**WORK TO COMPLETE**
Your task is to filter the data below down to the lines holding "market".

**DATA SECTION**
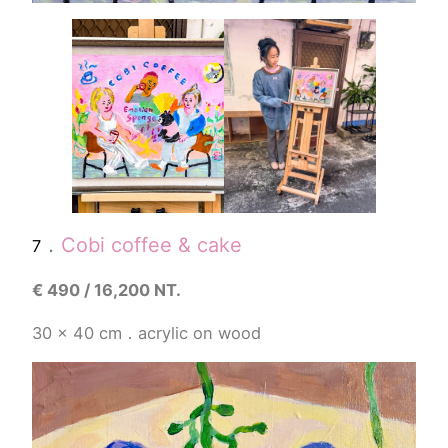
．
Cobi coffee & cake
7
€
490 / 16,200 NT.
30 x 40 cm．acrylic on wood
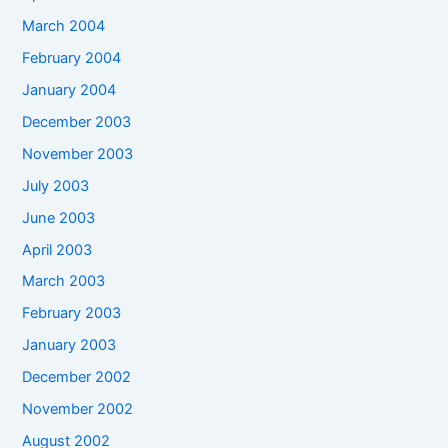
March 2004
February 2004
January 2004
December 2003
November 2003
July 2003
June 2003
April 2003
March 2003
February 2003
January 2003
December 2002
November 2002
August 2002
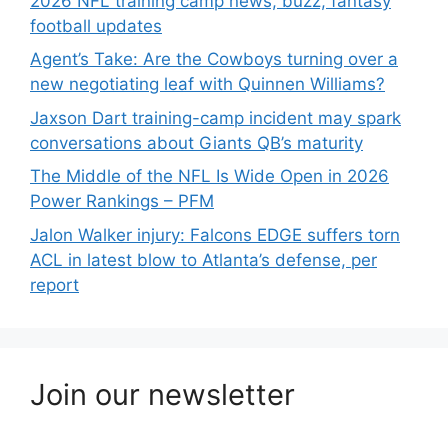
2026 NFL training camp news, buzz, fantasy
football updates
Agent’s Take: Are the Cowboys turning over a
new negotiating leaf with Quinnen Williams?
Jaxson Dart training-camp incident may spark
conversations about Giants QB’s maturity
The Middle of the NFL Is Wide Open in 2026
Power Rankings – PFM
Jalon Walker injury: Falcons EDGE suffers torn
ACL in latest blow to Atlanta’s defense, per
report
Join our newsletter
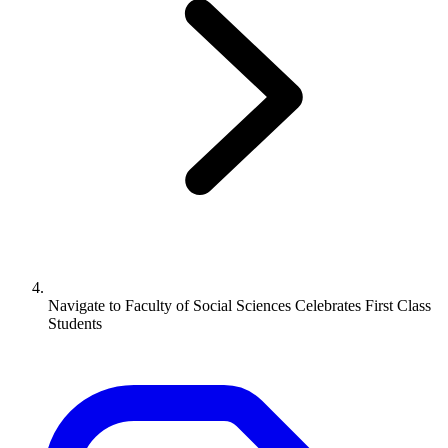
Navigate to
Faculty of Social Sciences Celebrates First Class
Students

* * *

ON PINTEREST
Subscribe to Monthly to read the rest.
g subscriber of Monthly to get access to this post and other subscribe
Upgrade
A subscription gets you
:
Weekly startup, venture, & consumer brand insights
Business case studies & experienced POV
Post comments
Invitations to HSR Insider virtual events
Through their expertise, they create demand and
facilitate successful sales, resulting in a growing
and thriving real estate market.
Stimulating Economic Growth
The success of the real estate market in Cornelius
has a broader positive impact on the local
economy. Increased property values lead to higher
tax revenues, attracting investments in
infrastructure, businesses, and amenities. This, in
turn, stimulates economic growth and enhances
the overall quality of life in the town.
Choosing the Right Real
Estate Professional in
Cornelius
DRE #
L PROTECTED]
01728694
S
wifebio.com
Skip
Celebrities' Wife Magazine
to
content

**ANSWER**
and thriving real estate market.
The success of the real estate market in Cornelius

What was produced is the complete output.